It was never true. Automation was not destined to destroy our jobs and leave us all with nothing to do. Quite the contrary. Modern nations need all the automation they can get if they are to meet the economic, demographic, environmental, and competitiveness challenges of the 21st century.
The Coronavirus pandemic has made this “automation imperative” much more immediate, while greatly accelerating the pace of digital change. Just think of all the tasks where technology-enabled automation now plays a vital societal role. How do we check-in with friends and family? How many orders can the online grocery industry fulfill? How easily can companies ramp up production of items facing a shortage? How fast can governments and banks process loans and put money directly into peoples’ accounts. How well can videoconferencing services such as Zoom scale? How can we talk to our doctor without visiting an office or hospital? How can e-learning fill in for all the schools and universities that have closed? How quickly can COVID-19 tests be conducted and interpreted? How reliably can firms operate with literally no one in the office? We could easily go on.
Just think of all the tasks where technology-enabled automation now plays a vital societal role… How many orders can the online grocery industry fulfill? How easily can companies ramp up production of items facing a shortage?
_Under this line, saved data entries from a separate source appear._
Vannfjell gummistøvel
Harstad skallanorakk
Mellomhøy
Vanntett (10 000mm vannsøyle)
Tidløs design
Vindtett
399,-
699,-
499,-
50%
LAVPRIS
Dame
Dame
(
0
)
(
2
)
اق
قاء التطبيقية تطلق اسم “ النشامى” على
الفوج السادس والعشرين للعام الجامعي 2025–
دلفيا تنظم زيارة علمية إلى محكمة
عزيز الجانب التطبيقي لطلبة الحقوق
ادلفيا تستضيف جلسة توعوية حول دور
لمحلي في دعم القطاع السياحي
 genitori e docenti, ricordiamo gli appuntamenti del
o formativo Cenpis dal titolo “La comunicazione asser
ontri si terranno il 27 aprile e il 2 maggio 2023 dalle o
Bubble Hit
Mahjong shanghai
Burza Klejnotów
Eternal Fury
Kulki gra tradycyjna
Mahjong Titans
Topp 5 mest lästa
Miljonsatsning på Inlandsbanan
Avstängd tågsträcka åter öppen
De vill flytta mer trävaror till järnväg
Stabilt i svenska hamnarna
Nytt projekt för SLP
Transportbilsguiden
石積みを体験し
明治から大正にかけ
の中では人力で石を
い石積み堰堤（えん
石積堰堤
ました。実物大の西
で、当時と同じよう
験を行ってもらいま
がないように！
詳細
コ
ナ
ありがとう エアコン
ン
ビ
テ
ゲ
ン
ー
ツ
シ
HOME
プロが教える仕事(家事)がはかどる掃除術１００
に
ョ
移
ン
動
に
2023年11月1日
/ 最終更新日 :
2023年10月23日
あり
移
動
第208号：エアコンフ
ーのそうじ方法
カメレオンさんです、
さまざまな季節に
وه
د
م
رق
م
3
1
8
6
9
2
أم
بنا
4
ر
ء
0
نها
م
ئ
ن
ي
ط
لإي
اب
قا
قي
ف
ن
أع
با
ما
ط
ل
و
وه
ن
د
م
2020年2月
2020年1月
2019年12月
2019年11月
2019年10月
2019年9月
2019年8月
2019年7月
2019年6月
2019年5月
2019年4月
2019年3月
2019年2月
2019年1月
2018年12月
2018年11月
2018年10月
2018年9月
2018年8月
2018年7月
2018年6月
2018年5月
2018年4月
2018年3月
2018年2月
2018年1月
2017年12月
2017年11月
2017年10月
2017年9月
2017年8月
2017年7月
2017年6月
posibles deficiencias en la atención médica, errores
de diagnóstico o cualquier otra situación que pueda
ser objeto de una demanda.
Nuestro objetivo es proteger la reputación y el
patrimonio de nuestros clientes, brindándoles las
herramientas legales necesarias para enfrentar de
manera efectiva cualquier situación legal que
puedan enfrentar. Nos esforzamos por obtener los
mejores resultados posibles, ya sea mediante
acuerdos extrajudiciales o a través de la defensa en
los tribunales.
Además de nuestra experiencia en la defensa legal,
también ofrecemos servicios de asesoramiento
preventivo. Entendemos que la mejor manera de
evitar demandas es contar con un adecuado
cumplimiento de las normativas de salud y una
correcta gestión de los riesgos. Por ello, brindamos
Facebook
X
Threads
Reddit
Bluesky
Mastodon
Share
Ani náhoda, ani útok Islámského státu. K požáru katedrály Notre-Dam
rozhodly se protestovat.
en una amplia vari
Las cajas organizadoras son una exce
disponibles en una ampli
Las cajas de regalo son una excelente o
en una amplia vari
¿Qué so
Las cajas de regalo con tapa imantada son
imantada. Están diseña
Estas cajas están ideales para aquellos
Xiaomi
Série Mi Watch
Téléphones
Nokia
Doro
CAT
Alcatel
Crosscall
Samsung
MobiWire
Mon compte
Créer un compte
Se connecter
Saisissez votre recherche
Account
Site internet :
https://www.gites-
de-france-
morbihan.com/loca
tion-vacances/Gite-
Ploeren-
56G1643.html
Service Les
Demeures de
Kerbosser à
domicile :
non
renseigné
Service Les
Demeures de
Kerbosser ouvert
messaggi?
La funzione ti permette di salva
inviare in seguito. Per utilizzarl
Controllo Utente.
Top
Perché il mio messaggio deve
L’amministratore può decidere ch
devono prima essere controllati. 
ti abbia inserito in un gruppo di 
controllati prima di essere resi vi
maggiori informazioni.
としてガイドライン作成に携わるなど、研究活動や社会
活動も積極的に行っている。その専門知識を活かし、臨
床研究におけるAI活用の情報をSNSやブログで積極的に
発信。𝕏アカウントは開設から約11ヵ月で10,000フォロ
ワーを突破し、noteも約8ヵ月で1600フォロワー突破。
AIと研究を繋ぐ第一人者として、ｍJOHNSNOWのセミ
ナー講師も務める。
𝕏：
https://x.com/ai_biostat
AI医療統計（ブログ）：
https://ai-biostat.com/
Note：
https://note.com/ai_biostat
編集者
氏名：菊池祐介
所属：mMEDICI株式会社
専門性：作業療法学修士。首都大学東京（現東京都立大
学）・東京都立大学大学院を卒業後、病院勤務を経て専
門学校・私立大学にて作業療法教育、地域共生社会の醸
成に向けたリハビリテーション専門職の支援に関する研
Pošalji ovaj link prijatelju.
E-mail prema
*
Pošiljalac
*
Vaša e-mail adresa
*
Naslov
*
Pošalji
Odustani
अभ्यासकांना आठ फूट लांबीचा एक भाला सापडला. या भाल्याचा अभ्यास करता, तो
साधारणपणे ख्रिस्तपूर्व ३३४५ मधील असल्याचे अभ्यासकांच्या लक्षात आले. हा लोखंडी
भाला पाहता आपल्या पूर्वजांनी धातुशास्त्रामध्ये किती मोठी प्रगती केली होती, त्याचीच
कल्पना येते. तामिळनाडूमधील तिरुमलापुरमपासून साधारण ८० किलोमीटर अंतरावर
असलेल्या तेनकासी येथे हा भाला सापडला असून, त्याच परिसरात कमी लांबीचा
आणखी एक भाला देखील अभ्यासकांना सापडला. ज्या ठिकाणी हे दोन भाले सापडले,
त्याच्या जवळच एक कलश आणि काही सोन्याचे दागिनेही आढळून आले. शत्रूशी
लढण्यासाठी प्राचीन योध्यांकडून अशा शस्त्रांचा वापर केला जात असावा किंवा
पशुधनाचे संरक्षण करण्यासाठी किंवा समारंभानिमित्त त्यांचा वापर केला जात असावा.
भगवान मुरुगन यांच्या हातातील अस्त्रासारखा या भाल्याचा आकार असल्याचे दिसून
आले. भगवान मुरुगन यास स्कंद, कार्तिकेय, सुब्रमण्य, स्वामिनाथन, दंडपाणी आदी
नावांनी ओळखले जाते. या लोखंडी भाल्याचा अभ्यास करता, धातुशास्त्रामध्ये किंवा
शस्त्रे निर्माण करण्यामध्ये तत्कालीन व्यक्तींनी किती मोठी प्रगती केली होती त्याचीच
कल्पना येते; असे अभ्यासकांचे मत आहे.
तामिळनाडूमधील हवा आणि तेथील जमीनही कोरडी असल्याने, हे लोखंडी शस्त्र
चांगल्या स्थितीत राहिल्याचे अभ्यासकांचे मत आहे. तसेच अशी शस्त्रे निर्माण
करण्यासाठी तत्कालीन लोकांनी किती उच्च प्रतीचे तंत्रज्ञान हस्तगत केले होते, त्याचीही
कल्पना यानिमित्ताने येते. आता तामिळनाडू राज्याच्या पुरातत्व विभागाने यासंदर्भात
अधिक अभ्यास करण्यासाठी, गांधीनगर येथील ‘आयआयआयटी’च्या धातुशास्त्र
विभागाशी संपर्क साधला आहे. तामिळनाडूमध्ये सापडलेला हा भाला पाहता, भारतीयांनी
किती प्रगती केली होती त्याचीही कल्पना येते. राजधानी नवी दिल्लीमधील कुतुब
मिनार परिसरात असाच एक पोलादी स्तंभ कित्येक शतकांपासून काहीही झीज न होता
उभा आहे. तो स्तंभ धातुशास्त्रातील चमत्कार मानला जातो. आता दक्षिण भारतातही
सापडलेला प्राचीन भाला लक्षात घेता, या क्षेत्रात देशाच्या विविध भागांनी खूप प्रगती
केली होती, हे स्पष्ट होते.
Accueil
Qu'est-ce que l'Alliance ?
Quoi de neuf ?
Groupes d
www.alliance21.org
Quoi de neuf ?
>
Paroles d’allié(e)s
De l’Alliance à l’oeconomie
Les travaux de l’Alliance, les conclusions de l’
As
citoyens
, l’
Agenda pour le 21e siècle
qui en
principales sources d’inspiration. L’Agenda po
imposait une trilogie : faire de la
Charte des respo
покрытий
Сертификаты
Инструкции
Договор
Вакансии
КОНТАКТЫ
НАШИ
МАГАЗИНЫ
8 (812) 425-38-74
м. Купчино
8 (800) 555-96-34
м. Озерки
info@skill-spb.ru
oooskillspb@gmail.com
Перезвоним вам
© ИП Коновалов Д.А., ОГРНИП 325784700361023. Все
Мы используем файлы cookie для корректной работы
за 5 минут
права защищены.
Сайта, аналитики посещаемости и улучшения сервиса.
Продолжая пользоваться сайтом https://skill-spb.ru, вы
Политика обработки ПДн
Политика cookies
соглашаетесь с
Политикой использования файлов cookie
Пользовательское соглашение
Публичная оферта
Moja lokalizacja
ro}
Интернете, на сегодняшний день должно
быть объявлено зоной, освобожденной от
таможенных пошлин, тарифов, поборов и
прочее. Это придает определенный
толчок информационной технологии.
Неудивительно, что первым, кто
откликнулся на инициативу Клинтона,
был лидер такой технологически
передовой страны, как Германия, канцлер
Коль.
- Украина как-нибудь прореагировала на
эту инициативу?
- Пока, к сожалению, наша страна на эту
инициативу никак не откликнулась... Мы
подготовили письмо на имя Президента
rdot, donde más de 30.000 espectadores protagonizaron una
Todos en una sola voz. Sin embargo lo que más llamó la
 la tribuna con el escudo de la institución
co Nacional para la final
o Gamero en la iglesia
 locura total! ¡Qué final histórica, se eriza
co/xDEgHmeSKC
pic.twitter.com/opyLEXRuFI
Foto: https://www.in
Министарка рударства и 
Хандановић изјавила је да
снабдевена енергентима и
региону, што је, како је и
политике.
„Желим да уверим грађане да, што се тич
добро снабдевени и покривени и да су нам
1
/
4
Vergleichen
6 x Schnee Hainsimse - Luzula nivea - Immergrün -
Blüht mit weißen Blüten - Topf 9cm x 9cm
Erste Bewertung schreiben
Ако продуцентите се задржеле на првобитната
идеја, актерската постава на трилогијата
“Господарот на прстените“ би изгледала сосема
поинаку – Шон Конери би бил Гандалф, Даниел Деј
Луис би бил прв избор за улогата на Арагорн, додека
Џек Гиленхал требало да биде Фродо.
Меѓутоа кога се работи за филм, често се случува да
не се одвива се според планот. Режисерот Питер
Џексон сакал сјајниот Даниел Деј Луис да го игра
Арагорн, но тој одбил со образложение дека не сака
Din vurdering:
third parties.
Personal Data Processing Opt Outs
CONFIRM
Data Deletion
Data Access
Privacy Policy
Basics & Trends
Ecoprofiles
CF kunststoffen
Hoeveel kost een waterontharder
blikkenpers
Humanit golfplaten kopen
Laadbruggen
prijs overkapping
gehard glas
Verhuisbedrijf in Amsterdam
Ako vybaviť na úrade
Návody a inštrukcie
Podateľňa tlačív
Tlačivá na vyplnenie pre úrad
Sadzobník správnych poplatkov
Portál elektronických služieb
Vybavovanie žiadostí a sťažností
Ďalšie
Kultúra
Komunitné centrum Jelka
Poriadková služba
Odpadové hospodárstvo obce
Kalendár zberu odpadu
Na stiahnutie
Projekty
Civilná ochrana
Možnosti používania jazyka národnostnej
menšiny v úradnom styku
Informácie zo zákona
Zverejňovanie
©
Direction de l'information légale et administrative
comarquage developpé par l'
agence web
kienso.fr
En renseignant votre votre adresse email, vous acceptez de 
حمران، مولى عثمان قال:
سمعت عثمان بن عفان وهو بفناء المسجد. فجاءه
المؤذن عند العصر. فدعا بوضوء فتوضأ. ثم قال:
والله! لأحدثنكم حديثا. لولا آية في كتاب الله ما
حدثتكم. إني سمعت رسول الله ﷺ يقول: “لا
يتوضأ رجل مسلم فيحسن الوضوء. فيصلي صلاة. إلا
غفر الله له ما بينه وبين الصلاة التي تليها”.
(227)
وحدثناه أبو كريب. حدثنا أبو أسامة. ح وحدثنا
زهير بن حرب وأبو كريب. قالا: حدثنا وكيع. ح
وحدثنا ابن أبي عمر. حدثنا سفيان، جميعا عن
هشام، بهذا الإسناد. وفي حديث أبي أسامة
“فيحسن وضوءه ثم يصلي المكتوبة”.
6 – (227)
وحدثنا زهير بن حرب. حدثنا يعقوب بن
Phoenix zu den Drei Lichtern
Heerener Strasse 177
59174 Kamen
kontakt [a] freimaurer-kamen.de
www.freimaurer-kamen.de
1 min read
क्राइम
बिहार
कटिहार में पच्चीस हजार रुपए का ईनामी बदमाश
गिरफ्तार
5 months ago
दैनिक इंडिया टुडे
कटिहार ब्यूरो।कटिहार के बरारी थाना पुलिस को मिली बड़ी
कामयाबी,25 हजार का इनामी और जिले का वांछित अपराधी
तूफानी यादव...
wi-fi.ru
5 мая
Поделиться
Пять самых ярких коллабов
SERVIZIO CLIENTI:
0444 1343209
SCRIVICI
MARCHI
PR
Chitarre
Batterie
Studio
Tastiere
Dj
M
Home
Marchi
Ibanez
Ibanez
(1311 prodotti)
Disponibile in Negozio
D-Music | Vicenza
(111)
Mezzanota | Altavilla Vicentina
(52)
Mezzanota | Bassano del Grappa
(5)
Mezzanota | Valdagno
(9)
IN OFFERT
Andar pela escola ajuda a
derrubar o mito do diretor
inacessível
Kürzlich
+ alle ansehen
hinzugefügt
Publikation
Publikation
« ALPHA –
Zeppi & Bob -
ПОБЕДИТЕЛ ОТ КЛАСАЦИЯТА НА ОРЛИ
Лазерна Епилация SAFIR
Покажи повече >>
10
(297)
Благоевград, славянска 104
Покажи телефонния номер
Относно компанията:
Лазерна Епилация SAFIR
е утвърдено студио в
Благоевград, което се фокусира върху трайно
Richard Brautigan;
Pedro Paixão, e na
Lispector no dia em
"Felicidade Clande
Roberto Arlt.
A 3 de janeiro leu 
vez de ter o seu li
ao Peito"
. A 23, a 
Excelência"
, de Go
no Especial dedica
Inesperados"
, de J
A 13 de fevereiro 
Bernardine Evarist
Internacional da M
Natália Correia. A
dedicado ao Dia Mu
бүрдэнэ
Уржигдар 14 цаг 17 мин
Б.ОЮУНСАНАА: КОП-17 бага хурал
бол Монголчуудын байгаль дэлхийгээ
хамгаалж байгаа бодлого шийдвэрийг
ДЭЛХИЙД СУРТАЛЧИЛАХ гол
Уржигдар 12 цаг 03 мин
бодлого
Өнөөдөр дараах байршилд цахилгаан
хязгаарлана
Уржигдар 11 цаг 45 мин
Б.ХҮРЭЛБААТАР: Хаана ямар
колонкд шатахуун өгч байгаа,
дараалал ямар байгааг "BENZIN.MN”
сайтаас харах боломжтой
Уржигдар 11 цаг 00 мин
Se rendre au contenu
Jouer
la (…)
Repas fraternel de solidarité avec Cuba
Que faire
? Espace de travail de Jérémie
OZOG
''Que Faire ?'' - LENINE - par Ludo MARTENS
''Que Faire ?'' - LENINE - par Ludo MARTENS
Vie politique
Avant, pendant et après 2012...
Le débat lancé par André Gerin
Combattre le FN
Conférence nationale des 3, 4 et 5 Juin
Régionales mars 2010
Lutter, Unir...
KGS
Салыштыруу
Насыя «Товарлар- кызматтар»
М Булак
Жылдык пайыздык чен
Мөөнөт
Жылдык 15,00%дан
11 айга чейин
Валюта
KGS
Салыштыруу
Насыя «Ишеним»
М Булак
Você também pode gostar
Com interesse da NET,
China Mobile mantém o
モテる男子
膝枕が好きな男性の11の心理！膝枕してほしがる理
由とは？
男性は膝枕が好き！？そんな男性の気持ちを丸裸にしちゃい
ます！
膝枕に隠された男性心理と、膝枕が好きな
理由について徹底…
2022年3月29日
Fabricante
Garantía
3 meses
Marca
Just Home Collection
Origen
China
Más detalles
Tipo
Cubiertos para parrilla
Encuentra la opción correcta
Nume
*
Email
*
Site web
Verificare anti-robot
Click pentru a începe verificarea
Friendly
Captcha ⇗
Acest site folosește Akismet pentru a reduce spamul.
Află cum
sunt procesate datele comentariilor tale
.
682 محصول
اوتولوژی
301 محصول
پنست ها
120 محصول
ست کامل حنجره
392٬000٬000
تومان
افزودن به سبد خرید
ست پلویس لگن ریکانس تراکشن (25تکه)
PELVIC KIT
From Necessity Lifestyle Choice
Meeting these digital challenges at scale requires “industrial strength” technology—products and services that are so familiar and reliable that they will not crack when they are most necessary. Indeed, the impressive way that the Internet and broadband networks have (mostly) held up over the last month of unprecedented usage—even as so many key IT people work from home—will in all likelihood put an end to the current “techlash.”
Although concerns about artificial intelligence, privacy, monopoly power, fake news, et al. certainly will not go away, they now seem more like the comfortable musings of an elite class. They pale in comparison to the truly vital services that information technology now provides. Fortunately for all of us, the Internet is the one area the virus cannot touch.
In addition to scalability and reliability, coping with the Coronavirus has also changed our technology habits, probably forever. People are getting used to taking music lessons online, making videos for one another, hanging out on Zoom, talking to their doctors over the phone, ordering groceries online, attending virtual classrooms, engaging with their trainers on their laptops, and countless other tasks.
Initially, many of us have been doing these things out of necessity, but going forward it is likely that we will increasingly do them out of choice, as they improve our lifestyles by increasing convenience and lowering costs. Looking ahead, the need to better support these new digital applications, skills, and behaviors will drive the next phase of technology innovation, with potentially significant environmental benefits as well.
Ingenuity and the Isolation Economy
In all likelihood, human ingenuity will step up to meet the Coronavirus challenge. However, the impact of today’s isolation economy will almost certainly linger. Organizations are rethinking their entire value chains from a safety and resiliency perspective, and as they do this, automation will be brought to bear in just about every phase.
For rideshare companies like Uber, autonomous vehicles suddenly seem like a much higher priority, even a must-have. For companies that depend on face-to-face interactions, such as to sign documents, digital signatures will reach new levels of acceptance. For government agencies that find themselves paralyzed by having to send their workers home, digital technologies will be the lifeline that lets them keep serving citizens. For factories that were designed to produce large quantities of a few products, “smart factory” technologies will become an imperative if they want to cope with rapid changes in demand requirements and supply chain constraints.
Rather than constitute a threat to jobs and human dignity, automation will increasingly be seen as a protector of both. Companies and other organizations that want to thrive going forward will realize and act upon this insight. Likewise, policymakers should do what is necessary to make our economy and society more resilient through digitally enabled automation. Taken together, this bodes well for 21st century innovation and progress, once this deadly pandemic is largely behind us.